Pitney miró a su sobrina y ella le devolvió la mirada.

– Voy a pedirte dos cosas hasta que esto termine: que no flirtees abiertamente con el hombre y que no me pidas más favores cuando él esté involucrado.

Shanna miró hacia el mar y por primera vez consideró en toda su magnitud lo que acababa de decirle su tío Pitney.

Al décimo día de la partida desde Los Camellos, el azul oscuro de las aguas de alta mar dejó lugar a los tonos verdosos de las aguas menos profundas, y antes que el sol llegara al cenit, fueron divisadas las líneas onduladas de las dunas de una costa. El vigía dio un grito y Shanna se puso su capa más abrigada y subió al alcázar. Después de todo esta era la patria de Ruark y ella estaba ansiosa por ver la clase de tierra que había producido un hombre semejante.

Ralston, temblando de frío, buscó la tibieza de su cabina. El animoso sir Gaylord permaneció en cubierta un minuto más y después él también se retiró a un lugar más abrigado.
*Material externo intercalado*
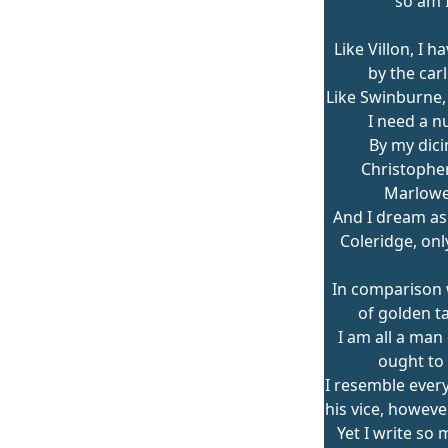
so am I
Like Villon, I h
by the car
Like Swinburne, 
I need a n
By my dici
Christopher
Marlowe
And I dream a
Coleridge, onl
In comparison
of golden ta
I am all a man 
ought to 
I resemble every
his vice, howeve
Yet I write so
Solo Pitney y Trahern se quedaron para ver cómo las dunas coronadas de verde se iban acercando. Shanna se acurrucó entre los dos hombres. A una orden del capitán, el barco alteró su curso y empezó a navegar paralelamente a la costa. Ahora se veían pequeñas islas que formaban un bastión frente a la costa del continente.

– Parece tan desolado -dijo Shanna entono decepcionado-. Solo hay arena y arbustos. ¿Dónde están las casas y la gente? Se volvió y vio al capitán Dundas que le sonreía gentilmente.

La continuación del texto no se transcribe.